Materials provided ::
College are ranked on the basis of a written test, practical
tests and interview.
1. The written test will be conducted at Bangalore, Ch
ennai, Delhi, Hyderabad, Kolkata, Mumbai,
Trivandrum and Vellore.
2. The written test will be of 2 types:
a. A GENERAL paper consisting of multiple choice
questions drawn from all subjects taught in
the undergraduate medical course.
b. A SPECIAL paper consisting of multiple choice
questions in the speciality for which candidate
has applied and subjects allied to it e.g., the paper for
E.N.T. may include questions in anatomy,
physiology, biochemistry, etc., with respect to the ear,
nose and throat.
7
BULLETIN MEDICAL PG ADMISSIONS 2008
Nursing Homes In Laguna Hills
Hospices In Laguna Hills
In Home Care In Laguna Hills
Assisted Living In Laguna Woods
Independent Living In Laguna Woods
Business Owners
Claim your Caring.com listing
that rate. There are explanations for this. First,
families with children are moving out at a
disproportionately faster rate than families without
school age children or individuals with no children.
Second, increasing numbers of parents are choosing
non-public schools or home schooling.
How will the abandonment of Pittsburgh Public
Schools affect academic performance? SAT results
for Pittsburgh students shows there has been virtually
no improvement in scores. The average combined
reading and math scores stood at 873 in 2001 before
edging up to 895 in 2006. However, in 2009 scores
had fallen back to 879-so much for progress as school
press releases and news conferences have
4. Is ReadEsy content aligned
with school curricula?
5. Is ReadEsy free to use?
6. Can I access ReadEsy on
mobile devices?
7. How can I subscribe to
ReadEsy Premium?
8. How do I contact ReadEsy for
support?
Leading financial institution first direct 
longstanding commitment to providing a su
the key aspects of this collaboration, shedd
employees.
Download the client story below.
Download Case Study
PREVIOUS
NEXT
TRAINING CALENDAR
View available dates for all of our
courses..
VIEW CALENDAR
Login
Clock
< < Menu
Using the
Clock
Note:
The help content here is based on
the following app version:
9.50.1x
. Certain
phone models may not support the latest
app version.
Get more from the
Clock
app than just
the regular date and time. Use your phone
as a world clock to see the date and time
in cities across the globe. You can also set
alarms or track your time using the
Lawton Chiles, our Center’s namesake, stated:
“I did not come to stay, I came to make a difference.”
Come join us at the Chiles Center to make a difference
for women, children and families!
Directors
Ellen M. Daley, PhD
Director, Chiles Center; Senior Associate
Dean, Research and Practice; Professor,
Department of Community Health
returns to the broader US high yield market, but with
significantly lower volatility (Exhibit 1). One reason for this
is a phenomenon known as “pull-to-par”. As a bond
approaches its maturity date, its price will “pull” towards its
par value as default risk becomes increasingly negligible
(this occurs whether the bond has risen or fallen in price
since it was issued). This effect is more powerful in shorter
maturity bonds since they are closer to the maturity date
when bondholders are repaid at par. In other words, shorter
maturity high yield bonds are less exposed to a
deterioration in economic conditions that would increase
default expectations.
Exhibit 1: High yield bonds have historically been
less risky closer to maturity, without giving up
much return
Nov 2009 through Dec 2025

Task brief ::
Across all the material above, work out how many lines hold the word "version", and answer with that number only.

Exercise solution ::
2